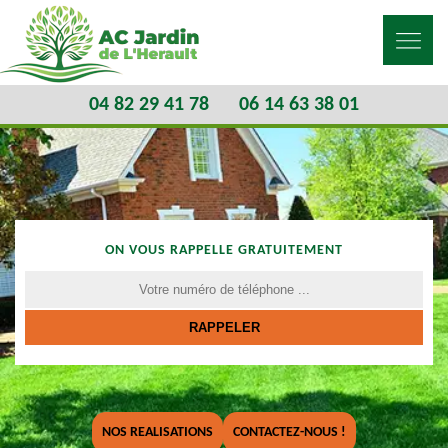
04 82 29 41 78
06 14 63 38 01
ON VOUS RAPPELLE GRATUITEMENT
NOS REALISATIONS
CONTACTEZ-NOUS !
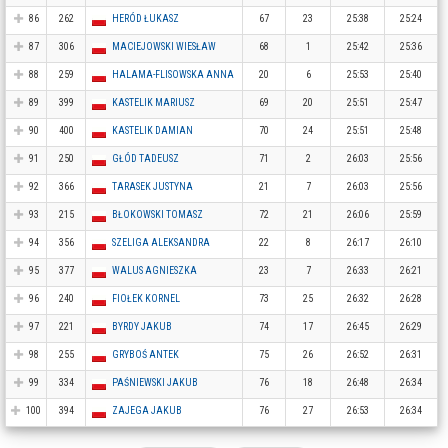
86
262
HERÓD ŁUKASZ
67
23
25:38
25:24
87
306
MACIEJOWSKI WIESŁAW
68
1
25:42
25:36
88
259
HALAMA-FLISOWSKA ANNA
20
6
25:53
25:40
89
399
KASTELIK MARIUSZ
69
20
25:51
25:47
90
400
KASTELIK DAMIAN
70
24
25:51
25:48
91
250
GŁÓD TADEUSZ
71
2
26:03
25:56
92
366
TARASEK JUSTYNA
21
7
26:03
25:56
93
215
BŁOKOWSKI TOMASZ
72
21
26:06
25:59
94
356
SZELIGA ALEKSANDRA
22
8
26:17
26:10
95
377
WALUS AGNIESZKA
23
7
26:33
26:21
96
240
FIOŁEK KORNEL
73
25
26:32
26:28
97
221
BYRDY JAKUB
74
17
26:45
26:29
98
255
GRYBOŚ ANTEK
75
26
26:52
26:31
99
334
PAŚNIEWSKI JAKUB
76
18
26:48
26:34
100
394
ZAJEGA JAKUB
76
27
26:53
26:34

::::::

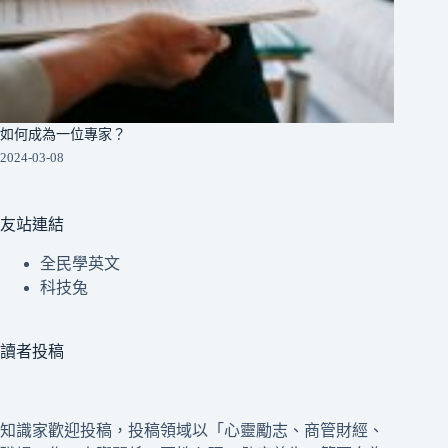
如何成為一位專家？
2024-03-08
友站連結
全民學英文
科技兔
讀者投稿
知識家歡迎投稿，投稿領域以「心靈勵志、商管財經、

::::::

### TASK DETAILS
Find every line above that contains the word "JAKUB", and return each one.

### EXERCISE OUTPUT
BYRDY JAKUB
PAŚNIEWSKI JAKUB
ZAJEGA JAKUB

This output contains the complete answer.